Data supplied
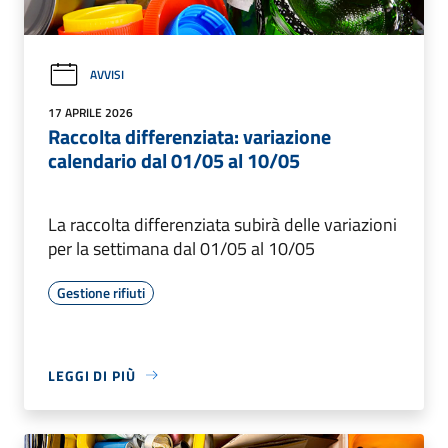
AVVISI
17 APRILE 2026
Raccolta differenziata: variazione
calendario dal 01/05 al 10/05
La raccolta differenziata subirà delle variazioni
per la settimana dal 01/05 al 10/05
Gestione rifiuti
LEGGI DI PIÙ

What you are asked to do
Could you write out, unchanged, the line with "calendario dal 01/05 al 10/05" and every line after it in the data above?

Task answer
calendario dal 01/05 al 10/05
La raccolta differenziata subirà delle variazioni
per la settimana dal 01/05 al 10/05
Gestione rifiuti
LEGGI DI PIÙ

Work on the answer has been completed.